#### ACTIVITY
Scan the records below for the line with "Kontoauszüge der letzten" and the line with "können zusätzliche Dokumente". Repeat those two lines and every line between them exactly, and nothing else.

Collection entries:
-------------------------
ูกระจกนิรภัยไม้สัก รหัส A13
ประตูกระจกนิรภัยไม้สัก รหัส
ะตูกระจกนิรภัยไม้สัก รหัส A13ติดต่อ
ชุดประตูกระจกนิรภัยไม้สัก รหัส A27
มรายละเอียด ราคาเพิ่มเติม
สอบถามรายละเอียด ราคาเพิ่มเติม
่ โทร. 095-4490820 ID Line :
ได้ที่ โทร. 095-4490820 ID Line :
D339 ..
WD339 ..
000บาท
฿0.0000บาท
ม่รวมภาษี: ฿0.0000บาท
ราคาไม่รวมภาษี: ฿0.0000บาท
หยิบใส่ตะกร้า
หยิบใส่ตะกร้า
-------------------------
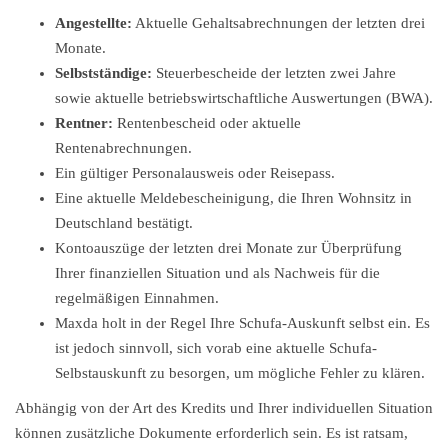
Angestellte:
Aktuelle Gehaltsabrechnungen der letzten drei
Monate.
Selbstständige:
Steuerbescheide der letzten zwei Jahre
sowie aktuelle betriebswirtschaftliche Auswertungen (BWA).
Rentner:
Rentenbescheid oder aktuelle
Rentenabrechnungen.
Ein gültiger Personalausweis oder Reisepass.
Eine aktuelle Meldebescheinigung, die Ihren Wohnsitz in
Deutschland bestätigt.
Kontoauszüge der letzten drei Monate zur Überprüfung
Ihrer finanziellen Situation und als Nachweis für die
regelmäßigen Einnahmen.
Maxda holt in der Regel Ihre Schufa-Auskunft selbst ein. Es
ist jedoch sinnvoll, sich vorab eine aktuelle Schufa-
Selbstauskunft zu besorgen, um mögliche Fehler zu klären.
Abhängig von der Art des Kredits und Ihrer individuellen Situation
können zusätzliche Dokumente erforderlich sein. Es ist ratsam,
-------------------------
#### EXPECTED ANSWER
Kontoauszüge der letzten drei Monate zur Überprüfung
Ihrer finanziellen Situation und als Nachweis für die
regelmäßigen Einnahmen.
Maxda holt in der Regel Ihre Schufa-Auskunft selbst ein. Es
ist jedoch sinnvoll, sich vorab eine aktuelle Schufa-
Selbstauskunft zu besorgen, um mögliche Fehler zu klären.
Abhängig von der Art des Kredits und Ihrer individuellen Situation
können zusätzliche Dokumente erforderlich sein. Es ist ratsam,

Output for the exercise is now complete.